- [Information given]:
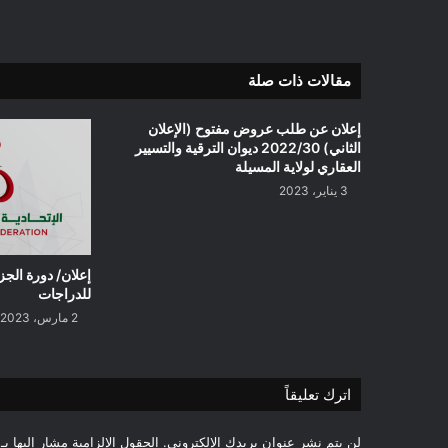
مقالات ذات صلة
إعلان عن طلب عروض مفتوح (الإعلان
الثاني) 2022/30 ديوان الترقية والتسيير
العقاري لولاية المسيلة
3 يناير، 2023
إعلان/ دورة الجز
للدراجات
2 مارس، 2023
اترك تعليقاً
لن يتم نشر عنوان بريدك الإلكتروني.
الحقول الإلزامية مشار إليها بـ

- [What the task asks]:
An exact, picture-free copy of the entries is required.

- [Output of the exercise]:
مقالات ذات صلة
إعلان عن طلب عروض مفتوح (الإعلان
الثاني) 2022/30 ديوان الترقية والتسيير
العقاري لولاية المسيلة
3 يناير، 2023
إعلان/ دورة الجز
للدراجات
2 مارس، 2023
اترك تعليقاً
لن يتم نشر عنوان بريدك الإلكتروني.
الحقول الإلزامية مشار إليها بـ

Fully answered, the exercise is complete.